Statistical analysis
Continuous variables were presented as mean ± standard deviation, while categorical variables were expressed as numbers and percentages. Baseline characteristics were compared using Student’s _t_-test for continuous variables and the chi-square test for categorical variables. Paired _t_-tests were conducted to assess differences in echocardiographic and laboratory parameters between baseline and post-treatment measurements within each treatment group. A Student’s _t_-test was used to compare changes in parameters that show no significant baseline differences between the two groups. For echocardiographic parameters with significant or borderline differences at baseline, an Analysis of Covariance (ANCOVA) model, adjusted for baseline values, was employed to provide accurate estimates of treatment effects. Simple linear regression analyses were conducted to examine the relationship between changes in LVGLS and circulating levels of ACE2 and angiotensin (1–7). All _P_-values were two-sided, with statistical significance set at P < 0.05. Statistical analyses were performed using the IBM SPSS software, version 28.0 (Armonk, NY, USA).
Results
Baseline characteristics
A total of 102 participants were enrolled in the study, with 51 individuals assigned to either the ertugliflozin or placebo groups (Fig. 1). Baseline characteristics are detailed in Table 1. The mean age was 62.5 years in the ertugliflozin group and 65.3 years in the placebo group.
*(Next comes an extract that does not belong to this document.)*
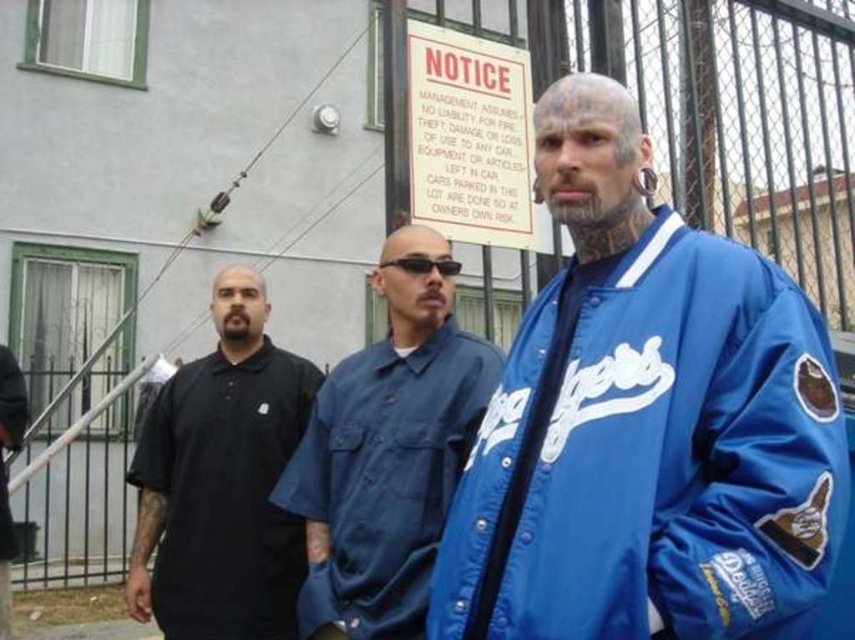 You are standing at the point marked by the coordinate point at (438, 493). You want to walk towards the security camera mounted on the wall near the top left corner. Is the security camera in your line of sight? Please explain your reasoning.

The security camera is mounted on the wall near the top left corner, and you are at the point marked by the coordinate point at (438, 493). Since the individuals are 3.82 meters apart, the security camera should be visible in your line of sight unless there are obstructions like people or objects blocking the path. However, the description does not mention any obstructions, so it is likely visible.

You are standing in front of the building and want to place a small flag at point (x=567, y=285) and another flag at point (x=264, y=348). Which flag will be closer to your eyes?

The flag placed at point (x=567, y=285) will be closer to your eyes because it is closer to the viewer than point (x=264, y=348).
The mean body mass index (BMI) was 26.3 kg/m2 and 26.4 kg/m2, respectively. Initial HbA1c levels were 8.3 ± 1.0% in the ertugliflozin group and 8.4 ± 1.1% in the placebo group. NT-proBNP levels were 153.1 ± 289.4 pg/mL and 166.2 ± 314.6 pg/mL, respectively. Baseline characteristics were well-balanced between the two groups, with no significant differences in comorbidities or medications, including angiotensin-converting enzyme inhibitors or angiotensin receptor blockers. Key echocardiographic parameters, such as LVGLS and LVEF, showed borderline non-significant differences between the groups (Table S2), while no significant differences were observed in the remaining parameters.
Fig. 1
CONSORT diagram showing the trial profile
Table 1 Baseline characteristics of study participants
Changes in echocardiographic parameters
Figure 2 and Table S3 show the changes in echocardiographic parameters from baseline to week 24. The primary outcome, LVGLS, significantly improved in the ertugliflozin group, increasing from 15.5 ± 3.1% to 16.6 ± 2.8% (P = 0.004), with no significant change in the placebo group, which shifted from 16.7 ± 2.7% to 16.4 ± 2.6% (P = 0.509). This resulted in a significant difference between the two groups (P = 0.013) (Fig. 2A). LVMI significantly decreased in the ertugliflozin group (P = 0.037), with minimal change in the placebo group (P = 0.353), leading to a more pronounced in the ertugliflozin group compared to the placebo group (P = 0.034) (Fig. 2B). LVEF also showed significant improvement in the ertugliflozin group compared to the placebo group (P = 0.010) (Fig. 2C), aligning with the LVGLS results. For E/e’, there was a significant decrease in the ertugliflozin group (P = 0.004), with no substantial difference between the groups (Fig. 2D). LAVI and LVEDV showed no significant changes in either group, and there were no significant differences between the groups (Fig. 2E and F).
Fig. 2
Comparison of changes in echocardiographic parameters between ertugliflozin treatment (n = 48) and placebo (n = 46) for 24 weeks. LAVI, left atrium volume index; LV, left ventricle; LVEDV, left ventricular end-diastolic volume; LVGLS, left ventricular global longitudinal strain. The dashed line represents the median, and the dotted lines indicate the quartiles
Changes in anthropometric and biochemical parameters
At week 24, individuals in the ertugliflozin group showed significant reductions in BMI, body fat, abdominal visceral fat, and SBP compared to those in the placebo group. Although there was a noticeable decrease in DBP in the ertugliflozin group, it was not significantly different from the change observed in the placebo group (Table S4).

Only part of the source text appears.